Han Lu’s work at the National Employment Law Project focuses on how inequalities of nationhood, carceral punishment, and the workplace shape one another. Prior to his work at NELP, Han was a line defender at the Orleans Public Defenders. He is a first-generation college graduate. Prior to law school, Han worked as a defense investigator for the Louisiana Center for Children’s Rights, the juvenile public defender in his hometown of New Orleans.
christina ong is a PhD student in Sociology at the University of Pittsburgh studying the development of Asian America in the 1960s-1980s through an in-depth case study of New York City’s the Basement Workshop. She also serves as the Project Manager and Qualitative Committee Co-Lead for the AAPI COVID-19 Project, a multidisciplinary mixed-methods study on how COVID-19 is impacting AAPI lives in the United States. Her research interests span topics related to diaspora, racial justice, and transnational feminisms.
Vivian Shaw is a College Fellow in the Department of Sociology at Harvard University and the Lead Researcher (co-PI) for the AAPI COVID-19 Project, a multi-method investigation into the impacts of the pandemic on the lives of Asian Americans and Pacific Islanders. She earned her Ph.D. in Sociology from the University of Texas at Austin with graduate portfolios in Asian American Studies and Women’s & Gender Studies. From 2018-2019, Vivian was a Postdoctoral Fellow in the Weatherhead Center for International Relations’ Program on U.S.-Japan Relations, also at Harvard.

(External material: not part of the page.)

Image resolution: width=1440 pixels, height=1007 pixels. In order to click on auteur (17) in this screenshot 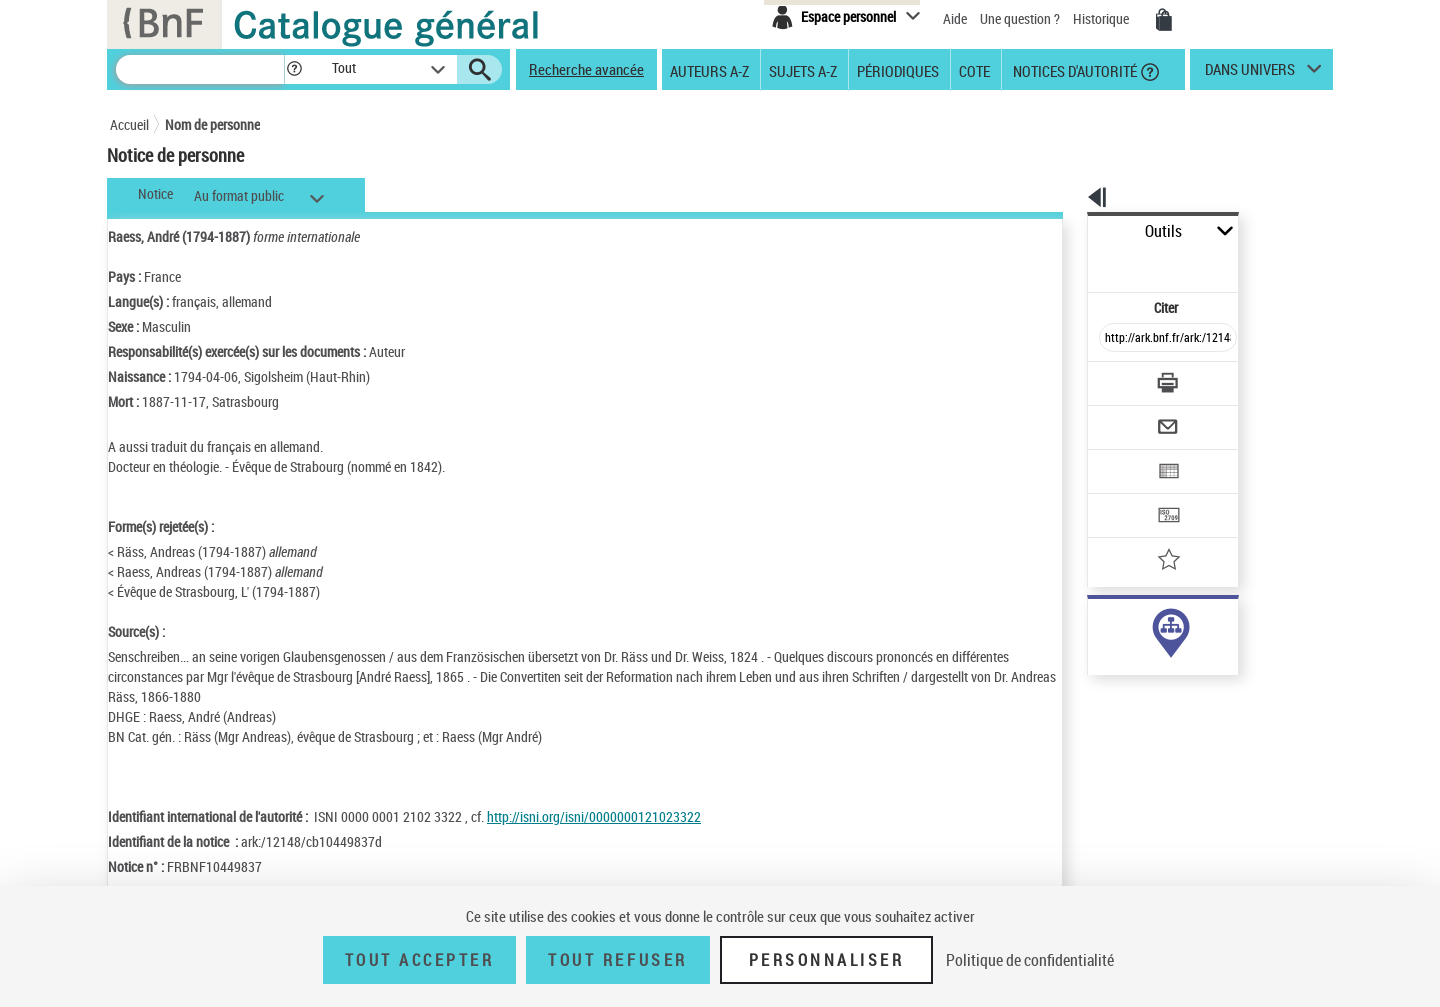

Elena Shih is the Manning Assistant Professor of American Studies and Ethnic Studies at Brown University, where she directs a human trafficking research cluster through Brown’s Center for the Study of Slavery and Justice. Shih’s book project, “Manufacturing Freedom: Trafficking Rescue, Rehabilitation, and the Slave Free Good” (under contract with University of California Press), is a global ethnography of the transnational social movement to combat human trafficking in China, Thailand, and the United States. Shih is an outreach organizer with Red Canary Song, a grassroots coalition of massage workers, sex workers, and allies in New York City.